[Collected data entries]
--- --- ---

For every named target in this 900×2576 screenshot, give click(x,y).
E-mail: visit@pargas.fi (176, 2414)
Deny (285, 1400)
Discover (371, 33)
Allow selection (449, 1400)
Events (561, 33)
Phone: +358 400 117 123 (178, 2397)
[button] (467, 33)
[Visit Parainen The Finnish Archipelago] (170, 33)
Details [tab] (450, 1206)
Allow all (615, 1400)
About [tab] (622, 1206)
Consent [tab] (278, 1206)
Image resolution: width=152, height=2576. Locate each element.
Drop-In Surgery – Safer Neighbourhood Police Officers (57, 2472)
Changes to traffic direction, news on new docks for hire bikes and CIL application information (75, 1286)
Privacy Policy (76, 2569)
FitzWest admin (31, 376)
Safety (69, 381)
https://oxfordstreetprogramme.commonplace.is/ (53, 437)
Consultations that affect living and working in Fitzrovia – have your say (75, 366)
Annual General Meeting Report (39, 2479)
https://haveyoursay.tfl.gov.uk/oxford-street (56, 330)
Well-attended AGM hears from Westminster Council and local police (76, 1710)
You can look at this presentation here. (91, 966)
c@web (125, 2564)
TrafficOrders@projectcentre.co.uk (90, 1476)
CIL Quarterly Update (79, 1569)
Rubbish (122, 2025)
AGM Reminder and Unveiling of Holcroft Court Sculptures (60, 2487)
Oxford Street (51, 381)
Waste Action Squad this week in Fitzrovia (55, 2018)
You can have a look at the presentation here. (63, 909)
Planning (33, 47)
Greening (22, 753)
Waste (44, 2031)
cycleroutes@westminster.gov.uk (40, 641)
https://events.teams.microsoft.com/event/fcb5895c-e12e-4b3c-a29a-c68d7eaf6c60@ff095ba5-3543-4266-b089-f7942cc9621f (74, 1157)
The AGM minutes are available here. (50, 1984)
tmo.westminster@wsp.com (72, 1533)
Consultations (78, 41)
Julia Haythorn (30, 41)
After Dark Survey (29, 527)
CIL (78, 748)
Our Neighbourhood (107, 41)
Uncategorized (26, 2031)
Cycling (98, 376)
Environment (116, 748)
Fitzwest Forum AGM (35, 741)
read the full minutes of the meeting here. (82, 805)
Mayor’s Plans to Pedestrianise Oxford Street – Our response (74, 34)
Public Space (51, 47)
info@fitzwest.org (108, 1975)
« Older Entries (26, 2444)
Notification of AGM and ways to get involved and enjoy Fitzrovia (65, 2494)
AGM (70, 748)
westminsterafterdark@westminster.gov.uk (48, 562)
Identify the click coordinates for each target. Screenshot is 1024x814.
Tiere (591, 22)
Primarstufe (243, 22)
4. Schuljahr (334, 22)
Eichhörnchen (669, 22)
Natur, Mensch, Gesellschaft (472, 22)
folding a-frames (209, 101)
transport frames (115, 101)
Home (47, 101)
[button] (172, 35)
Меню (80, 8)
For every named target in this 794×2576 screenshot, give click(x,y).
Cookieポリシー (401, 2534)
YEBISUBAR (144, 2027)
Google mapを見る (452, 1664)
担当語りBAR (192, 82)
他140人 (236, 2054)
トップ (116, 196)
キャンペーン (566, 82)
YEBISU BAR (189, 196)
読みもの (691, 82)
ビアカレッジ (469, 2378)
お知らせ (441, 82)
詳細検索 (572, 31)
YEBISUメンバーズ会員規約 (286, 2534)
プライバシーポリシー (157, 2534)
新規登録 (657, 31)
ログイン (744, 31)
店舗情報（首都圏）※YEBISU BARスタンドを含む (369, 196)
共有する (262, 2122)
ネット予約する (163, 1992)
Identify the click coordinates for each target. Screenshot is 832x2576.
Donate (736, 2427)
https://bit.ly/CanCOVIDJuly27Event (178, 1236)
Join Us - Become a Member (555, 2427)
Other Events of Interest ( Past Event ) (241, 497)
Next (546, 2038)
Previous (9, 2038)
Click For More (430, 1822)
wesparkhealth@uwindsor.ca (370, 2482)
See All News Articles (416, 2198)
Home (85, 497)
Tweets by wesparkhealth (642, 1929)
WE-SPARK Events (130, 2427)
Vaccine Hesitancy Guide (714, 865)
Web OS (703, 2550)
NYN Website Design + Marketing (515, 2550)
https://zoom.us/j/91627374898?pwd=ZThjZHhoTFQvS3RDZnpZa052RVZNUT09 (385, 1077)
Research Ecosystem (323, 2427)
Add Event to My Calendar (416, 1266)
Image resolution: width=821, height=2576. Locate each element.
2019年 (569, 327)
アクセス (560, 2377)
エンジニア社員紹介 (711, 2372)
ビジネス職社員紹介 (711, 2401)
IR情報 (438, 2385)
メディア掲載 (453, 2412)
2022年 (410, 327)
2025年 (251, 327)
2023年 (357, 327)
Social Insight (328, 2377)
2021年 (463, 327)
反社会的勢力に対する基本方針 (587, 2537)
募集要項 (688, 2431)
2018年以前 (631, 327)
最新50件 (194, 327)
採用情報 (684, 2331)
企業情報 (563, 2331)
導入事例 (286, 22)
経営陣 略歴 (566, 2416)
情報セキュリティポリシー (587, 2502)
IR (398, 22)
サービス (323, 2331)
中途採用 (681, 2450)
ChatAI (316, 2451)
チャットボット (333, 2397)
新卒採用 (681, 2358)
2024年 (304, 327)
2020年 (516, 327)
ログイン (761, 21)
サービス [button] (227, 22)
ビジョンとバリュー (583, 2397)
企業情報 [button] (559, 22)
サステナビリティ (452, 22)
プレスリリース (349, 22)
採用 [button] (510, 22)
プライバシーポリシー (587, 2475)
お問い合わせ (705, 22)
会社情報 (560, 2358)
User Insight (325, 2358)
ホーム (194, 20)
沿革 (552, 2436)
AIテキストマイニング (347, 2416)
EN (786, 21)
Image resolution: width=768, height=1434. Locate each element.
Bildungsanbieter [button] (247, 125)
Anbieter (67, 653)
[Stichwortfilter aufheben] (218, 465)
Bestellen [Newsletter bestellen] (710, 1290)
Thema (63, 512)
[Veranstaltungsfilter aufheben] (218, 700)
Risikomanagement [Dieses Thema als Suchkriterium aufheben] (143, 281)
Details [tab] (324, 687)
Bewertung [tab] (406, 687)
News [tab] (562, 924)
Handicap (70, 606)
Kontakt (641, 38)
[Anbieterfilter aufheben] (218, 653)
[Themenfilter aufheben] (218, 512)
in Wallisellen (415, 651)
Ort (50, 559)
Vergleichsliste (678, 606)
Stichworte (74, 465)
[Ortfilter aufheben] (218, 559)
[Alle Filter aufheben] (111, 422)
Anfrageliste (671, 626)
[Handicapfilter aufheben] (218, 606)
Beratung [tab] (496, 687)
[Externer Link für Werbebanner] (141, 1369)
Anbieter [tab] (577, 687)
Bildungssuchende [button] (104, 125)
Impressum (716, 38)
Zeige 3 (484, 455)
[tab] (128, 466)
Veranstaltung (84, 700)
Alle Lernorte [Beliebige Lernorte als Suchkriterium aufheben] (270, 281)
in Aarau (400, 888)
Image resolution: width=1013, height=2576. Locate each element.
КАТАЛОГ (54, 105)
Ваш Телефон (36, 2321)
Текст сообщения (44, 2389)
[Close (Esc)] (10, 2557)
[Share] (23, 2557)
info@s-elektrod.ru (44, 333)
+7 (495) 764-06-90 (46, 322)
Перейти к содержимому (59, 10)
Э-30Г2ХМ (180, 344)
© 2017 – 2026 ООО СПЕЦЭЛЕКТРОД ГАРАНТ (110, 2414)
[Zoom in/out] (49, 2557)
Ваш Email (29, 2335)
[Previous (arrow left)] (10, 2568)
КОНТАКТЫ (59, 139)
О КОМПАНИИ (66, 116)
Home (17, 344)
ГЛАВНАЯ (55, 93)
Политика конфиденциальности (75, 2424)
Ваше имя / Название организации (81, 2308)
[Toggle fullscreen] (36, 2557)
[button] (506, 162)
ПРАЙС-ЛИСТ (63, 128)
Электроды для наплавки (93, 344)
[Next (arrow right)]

--- --- ---

Only one stretch of the entries above is wanted: the lines from the one containing "You can look" through the one containing "[button] (172, 35)". Please reproduce it exactly.

_Your response_
You can look at this presentation here. (91, 966)
c@web (125, 2564)
TrafficOrders@projectcentre.co.uk (90, 1476)
CIL Quarterly Update (79, 1569)
Rubbish (122, 2025)
AGM Reminder and Unveiling of Holcroft Court Sculptures (60, 2487)
Oxford Street (51, 381)
Waste Action Squad this week in Fitzrovia (55, 2018)
You can have a look at the presentation here. (63, 909)
Planning (33, 47)
Greening (22, 753)
Waste (44, 2031)
cycleroutes@westminster.gov.uk (40, 641)
https://events.teams.microsoft.com/event/fcb5895c-e12e-4b3c-a29a-c68d7eaf6c60@ff095ba5-3543-4266-b089-f7942cc9621f (74, 1157)
The AGM minutes are available here. (50, 1984)
tmo.westminster@wsp.com (72, 1533)
Consultations (78, 41)
Julia Haythorn (30, 41)
After Dark Survey (29, 527)
CIL (78, 748)
Our Neighbourhood (107, 41)
Uncategorized (26, 2031)
Cycling (98, 376)
Environment (116, 748)
Fitzwest Forum AGM (35, 741)
read the full minutes of the meeting here. (82, 805)
Mayor’s Plans to Pedestrianise Oxford Street – Our response (74, 34)
Public Space (51, 47)
info@fitzwest.org (108, 1975)
« Older Entries (26, 2444)
Notification of AGM and ways to get involved and enjoy Fitzrovia (65, 2494)
AGM (70, 748)
westminsterafterdark@westminster.gov.uk (48, 562)
Identify the click coordinates for each target. Screenshot is 1024x814.
Tiere (591, 22)
Primarstufe (243, 22)
4. Schuljahr (334, 22)
Eichhörnchen (669, 22)
Natur, Mensch, Gesellschaft (472, 22)
folding a-frames (209, 101)
transport frames (115, 101)
Home (47, 101)
[button] (172, 35)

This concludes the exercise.